---------- Exercise materials ----------

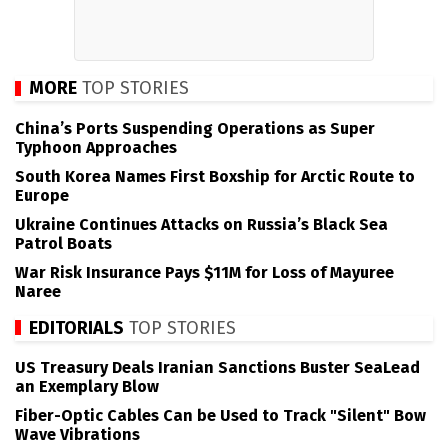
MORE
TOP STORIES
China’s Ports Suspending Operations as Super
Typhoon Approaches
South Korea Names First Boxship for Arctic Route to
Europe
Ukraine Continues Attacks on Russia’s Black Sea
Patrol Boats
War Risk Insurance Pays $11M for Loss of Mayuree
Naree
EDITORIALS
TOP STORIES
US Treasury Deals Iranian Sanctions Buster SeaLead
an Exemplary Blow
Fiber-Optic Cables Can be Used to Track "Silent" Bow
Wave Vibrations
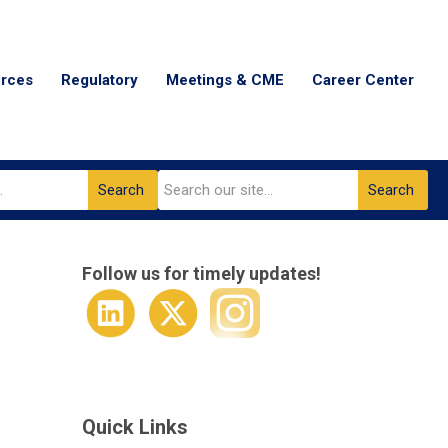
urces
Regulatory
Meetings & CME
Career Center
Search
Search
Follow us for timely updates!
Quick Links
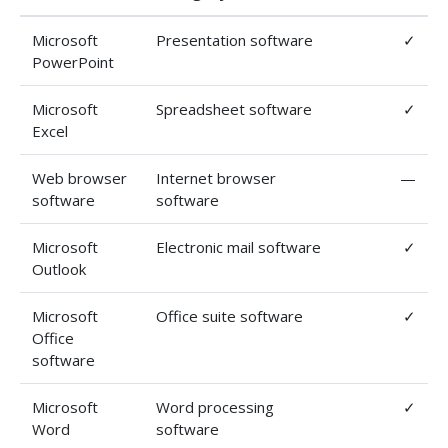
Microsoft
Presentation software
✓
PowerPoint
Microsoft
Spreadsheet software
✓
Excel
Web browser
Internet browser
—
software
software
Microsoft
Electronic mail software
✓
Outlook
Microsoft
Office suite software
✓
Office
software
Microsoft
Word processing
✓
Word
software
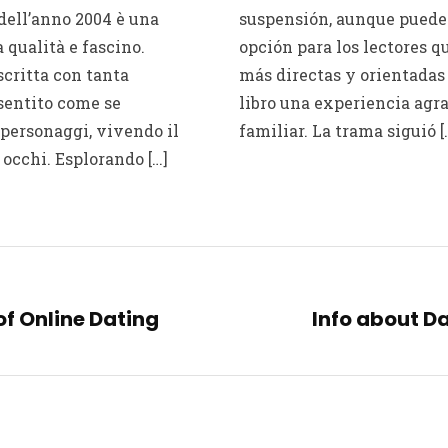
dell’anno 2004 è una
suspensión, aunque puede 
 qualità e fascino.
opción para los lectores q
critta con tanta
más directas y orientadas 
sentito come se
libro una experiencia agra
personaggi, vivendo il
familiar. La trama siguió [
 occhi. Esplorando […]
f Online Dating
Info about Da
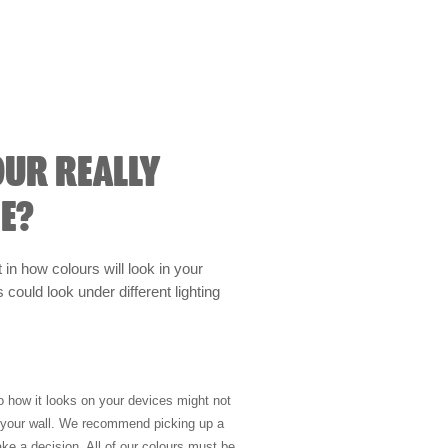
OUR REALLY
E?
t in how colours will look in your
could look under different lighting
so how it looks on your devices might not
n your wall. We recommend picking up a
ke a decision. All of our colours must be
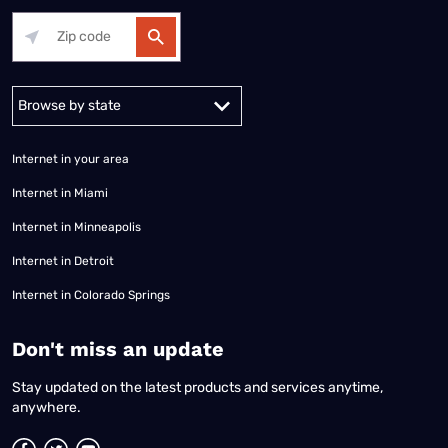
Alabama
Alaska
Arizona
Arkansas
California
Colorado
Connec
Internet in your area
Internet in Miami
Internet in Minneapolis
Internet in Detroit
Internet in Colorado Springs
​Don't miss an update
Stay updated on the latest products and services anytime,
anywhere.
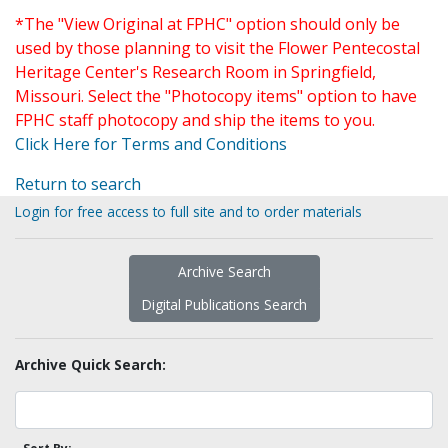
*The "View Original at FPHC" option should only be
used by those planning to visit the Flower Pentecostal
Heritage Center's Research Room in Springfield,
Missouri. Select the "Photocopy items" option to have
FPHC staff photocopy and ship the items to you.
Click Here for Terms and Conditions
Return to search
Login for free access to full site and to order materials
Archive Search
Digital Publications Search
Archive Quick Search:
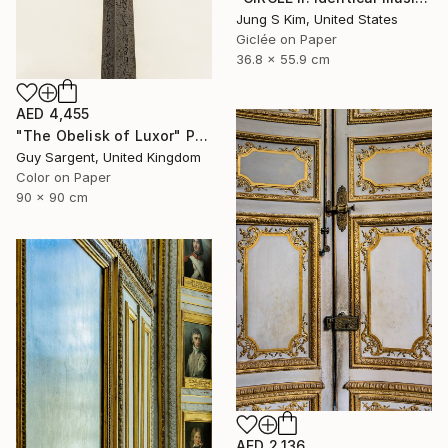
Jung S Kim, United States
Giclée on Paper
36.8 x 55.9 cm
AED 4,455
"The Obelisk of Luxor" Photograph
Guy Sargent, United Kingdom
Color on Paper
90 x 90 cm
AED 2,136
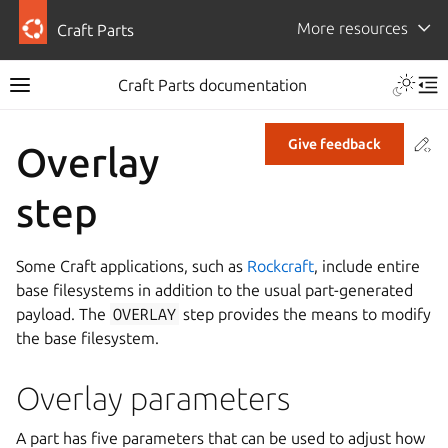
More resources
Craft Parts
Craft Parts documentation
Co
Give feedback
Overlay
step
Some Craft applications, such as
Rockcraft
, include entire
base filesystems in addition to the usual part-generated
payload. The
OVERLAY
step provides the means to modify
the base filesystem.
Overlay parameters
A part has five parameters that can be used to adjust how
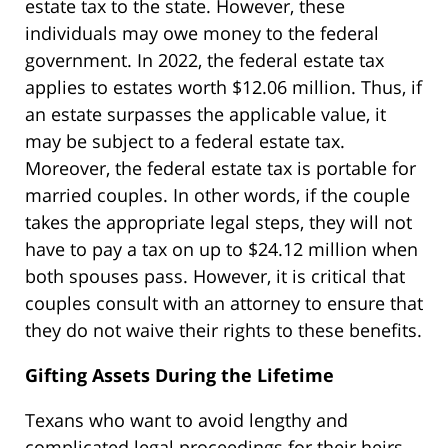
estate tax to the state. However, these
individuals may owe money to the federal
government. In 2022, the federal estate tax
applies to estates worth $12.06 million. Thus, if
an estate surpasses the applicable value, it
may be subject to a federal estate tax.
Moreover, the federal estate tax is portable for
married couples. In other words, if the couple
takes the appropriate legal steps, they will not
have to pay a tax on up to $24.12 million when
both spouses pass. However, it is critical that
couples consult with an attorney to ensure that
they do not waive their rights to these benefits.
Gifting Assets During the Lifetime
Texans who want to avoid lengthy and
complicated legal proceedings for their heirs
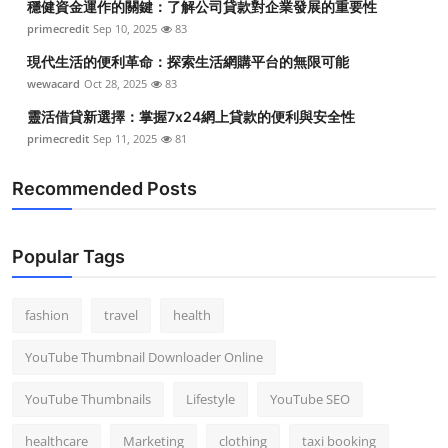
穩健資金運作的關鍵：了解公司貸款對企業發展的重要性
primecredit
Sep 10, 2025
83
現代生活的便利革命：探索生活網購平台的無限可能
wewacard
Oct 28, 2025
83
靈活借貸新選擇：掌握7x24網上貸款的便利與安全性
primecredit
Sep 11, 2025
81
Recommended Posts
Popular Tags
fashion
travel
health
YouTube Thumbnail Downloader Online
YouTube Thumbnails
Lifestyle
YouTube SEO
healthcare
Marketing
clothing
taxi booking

----------

▶ _To do_:
The required answer is each line of the entries containing the string "Internet".

▶ _Solution for this problem_:
Internet browser
Internet in your area
Internet in Miami
Internet in Minneapolis
Internet in Detroit
Internet in Colorado Springs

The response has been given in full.